§ **DATA EXCERPTS**
____
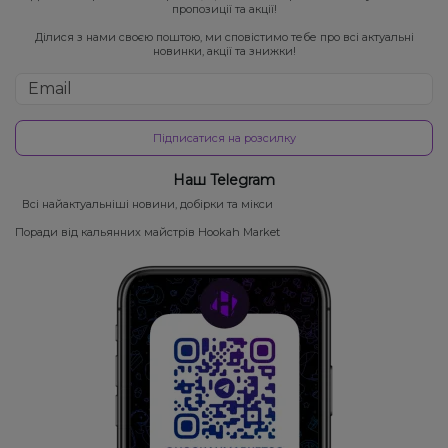
пропозиції та акції!
Ділися з нами своєю поштою, ми сповістимо тебе про всі актуальні
новинки, акції та знижки!
Підписатися на розсилку
Наш Telegram
Всі найактуальніші новини, добірки та мікси
Поради від кальянних майстрів Hookah Market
____
§ **TRY IT**
Output the records above in their entirety and exactly, leaving out all images.

§ **OUTPUT BELOW**
пропозиції та акції!
Ділися з нами своєю поштою, ми сповістимо тебе про всі актуальні
новинки, акції та знижки!
Підписатися на розсилку
Наш Telegram
Всі найактуальніші новини, добірки та мікси
Поради від кальянних майстрів Hookah Market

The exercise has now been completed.